TEMPO.CO, Karanganyar-Ketua Umum Partai Nasional Demokrat (NasDem) Surya Paloh mengatakan soal politik genderuwo yang diucapkan calon presiden inkumben Joko Widodo beberapa waktu lalu tidak perlu didramatisir. Menurut dia banyak hal yang lebih layak dibahas ketimbang politik genderuwo.
“Ya masalahnya kenapa itu terlalu didramatisir. Hal yang didramatisir itu (masalah) kriminal, atau skandal,” kata Surya di De Tjolomadoe, Karanganyar, Jawa Tengah, Ahad, 11 November 2018.

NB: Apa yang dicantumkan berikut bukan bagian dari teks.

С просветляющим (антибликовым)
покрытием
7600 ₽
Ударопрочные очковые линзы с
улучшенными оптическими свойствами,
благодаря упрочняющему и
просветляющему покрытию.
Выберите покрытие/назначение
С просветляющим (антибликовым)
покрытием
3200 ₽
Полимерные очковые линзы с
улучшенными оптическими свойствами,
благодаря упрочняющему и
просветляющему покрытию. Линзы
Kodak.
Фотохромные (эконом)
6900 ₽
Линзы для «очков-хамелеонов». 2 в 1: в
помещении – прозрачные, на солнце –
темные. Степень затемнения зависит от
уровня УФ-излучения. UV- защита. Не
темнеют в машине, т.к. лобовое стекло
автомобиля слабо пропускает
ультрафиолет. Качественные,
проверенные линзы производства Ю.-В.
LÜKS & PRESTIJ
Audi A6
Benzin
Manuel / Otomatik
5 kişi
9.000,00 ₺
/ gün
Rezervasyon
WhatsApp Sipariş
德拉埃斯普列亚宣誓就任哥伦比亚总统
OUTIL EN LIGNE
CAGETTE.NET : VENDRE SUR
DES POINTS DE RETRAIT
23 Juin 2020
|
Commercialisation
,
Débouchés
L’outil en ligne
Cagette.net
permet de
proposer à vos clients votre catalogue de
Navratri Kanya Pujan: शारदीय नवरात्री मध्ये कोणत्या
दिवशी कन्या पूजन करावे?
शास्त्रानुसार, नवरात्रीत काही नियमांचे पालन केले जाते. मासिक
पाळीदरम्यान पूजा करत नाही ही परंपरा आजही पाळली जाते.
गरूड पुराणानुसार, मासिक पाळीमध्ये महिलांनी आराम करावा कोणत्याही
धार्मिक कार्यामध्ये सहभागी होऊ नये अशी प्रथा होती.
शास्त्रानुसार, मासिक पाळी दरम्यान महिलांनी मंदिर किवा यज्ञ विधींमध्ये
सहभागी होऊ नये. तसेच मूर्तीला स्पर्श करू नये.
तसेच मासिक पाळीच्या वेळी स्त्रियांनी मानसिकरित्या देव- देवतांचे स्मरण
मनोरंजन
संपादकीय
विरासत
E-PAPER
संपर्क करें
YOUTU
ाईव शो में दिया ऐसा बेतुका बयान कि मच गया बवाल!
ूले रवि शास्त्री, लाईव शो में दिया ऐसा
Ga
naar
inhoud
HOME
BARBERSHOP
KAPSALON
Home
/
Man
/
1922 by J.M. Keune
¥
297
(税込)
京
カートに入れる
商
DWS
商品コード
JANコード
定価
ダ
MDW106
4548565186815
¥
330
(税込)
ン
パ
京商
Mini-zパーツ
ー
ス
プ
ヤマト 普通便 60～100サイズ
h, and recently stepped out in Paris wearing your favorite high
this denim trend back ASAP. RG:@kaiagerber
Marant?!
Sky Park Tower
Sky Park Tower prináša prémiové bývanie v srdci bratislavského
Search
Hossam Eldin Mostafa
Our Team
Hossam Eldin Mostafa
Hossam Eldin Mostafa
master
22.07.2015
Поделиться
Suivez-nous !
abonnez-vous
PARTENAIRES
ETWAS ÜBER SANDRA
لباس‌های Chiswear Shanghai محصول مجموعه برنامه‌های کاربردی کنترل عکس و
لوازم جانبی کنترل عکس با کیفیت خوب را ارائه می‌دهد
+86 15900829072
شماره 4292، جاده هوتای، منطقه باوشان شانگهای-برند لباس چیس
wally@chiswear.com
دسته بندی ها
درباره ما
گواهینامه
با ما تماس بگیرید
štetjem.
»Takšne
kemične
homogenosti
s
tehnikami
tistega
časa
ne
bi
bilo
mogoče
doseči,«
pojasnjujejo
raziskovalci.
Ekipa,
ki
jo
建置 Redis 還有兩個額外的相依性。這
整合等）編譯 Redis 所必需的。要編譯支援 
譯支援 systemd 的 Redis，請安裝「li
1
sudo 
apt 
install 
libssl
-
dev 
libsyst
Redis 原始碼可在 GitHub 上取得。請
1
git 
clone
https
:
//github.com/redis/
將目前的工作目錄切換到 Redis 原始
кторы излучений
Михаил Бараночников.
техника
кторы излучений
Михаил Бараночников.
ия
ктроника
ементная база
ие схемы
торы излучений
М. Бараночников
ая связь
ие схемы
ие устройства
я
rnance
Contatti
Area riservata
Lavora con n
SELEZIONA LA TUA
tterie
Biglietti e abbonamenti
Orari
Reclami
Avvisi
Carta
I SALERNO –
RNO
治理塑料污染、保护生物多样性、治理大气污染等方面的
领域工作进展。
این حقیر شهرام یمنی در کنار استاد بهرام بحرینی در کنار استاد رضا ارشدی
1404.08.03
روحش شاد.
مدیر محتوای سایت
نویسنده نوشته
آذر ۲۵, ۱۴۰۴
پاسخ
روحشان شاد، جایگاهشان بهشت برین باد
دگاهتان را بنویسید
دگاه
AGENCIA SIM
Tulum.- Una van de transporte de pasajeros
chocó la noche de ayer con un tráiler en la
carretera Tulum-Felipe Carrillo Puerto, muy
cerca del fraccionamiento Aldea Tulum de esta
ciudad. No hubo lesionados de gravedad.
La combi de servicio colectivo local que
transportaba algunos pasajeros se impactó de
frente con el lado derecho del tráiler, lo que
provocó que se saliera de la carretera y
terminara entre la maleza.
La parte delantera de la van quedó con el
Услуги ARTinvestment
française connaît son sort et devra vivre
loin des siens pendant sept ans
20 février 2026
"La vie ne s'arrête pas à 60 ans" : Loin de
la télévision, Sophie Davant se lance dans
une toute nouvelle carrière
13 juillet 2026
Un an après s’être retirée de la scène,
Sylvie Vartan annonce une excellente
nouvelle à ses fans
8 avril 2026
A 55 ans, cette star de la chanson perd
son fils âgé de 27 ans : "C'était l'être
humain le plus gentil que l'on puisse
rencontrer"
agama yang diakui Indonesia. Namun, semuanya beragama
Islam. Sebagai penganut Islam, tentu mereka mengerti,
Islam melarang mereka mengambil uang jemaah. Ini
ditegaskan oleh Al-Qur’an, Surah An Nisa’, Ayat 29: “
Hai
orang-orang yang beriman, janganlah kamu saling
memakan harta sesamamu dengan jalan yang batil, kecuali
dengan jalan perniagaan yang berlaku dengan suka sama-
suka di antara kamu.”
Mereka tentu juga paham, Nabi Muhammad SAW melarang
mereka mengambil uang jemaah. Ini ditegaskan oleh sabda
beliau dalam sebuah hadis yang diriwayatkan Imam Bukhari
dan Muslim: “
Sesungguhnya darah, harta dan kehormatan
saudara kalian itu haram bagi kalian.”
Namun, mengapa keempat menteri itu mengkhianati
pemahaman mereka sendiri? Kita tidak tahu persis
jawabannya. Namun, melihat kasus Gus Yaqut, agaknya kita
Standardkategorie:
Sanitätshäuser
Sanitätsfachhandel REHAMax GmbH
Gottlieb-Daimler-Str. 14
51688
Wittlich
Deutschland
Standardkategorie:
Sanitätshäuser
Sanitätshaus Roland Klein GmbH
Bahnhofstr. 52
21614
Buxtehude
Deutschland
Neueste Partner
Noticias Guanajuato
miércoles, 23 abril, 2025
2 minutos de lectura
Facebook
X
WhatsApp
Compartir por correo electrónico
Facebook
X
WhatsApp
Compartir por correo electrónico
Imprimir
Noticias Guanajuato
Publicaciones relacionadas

Menurut Surya hal ini merupakan salah satu konsekuensi dari sistem demokrasi. Dalam demokrasi yang super bebas, kata dia, ucapan seperti politik genderuwo adalah hal biasa. Dalam kondisi seperti ini, ujar Surya, hal yang perlu dijaga adalah harmoni. Pihak yang berkontestasi perlu menahan diri agar tidak saling menjatuhkan.
Ia menambahkan ucapan politik genderuwo sebetulnya tidak ada yang luar biasa. Ucapan ini jadi ramai diperbincangkan hanya karena kurangnya rasa humor. Walaupun memang terkadang di balik kelakar itu terselip perasaan kesal.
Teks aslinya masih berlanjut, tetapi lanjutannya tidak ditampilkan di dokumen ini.